Dataset records:
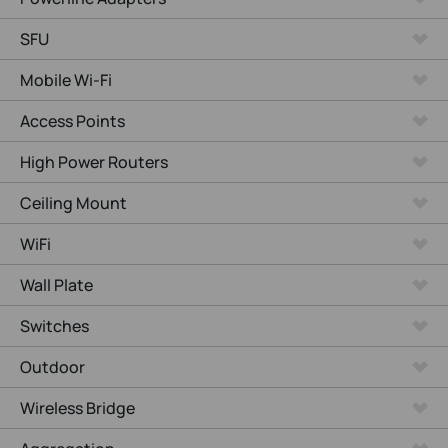
SFU
Mobile Wi-Fi
Access Points
High Power Routers
Ceiling Mount
WiFi
Wall Plate
Switches
Outdoor
Wireless Bridge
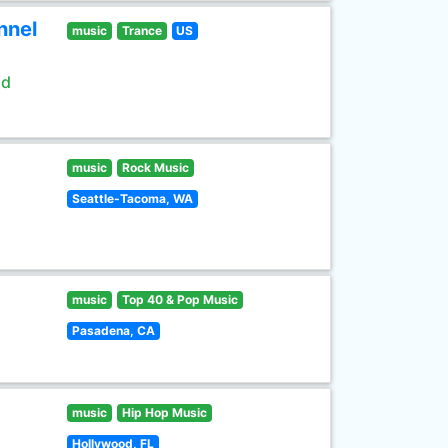
nnel
music
Trance
US
ld
music
Rock Music
Seattle-Tacoma, WA
music
Top 40 & Pop Music
Pasadena, CA
music
Hip Hop Music
Hollywood, FL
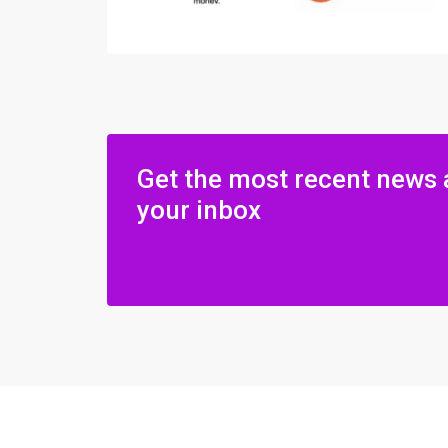
Get the most recent news 
your inbox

Your task:
What this calls for is a word-for-word copy of the listing above, pictures excluded.

Task response:
SFU
Mobile Wi-Fi
Access Points
High Power Routers
Ceiling Mount
WiFi
Wall Plate
Switches
Outdoor
Wireless Bridge
nnel
music
Trance
US
ld
music
Rock Music
Seattle-Tacoma, WA
music
Top 40 & Pop Music
Pasadena, CA
music
Hip Hop Music
Hollywood, FL
Get the most recent news 
your inbox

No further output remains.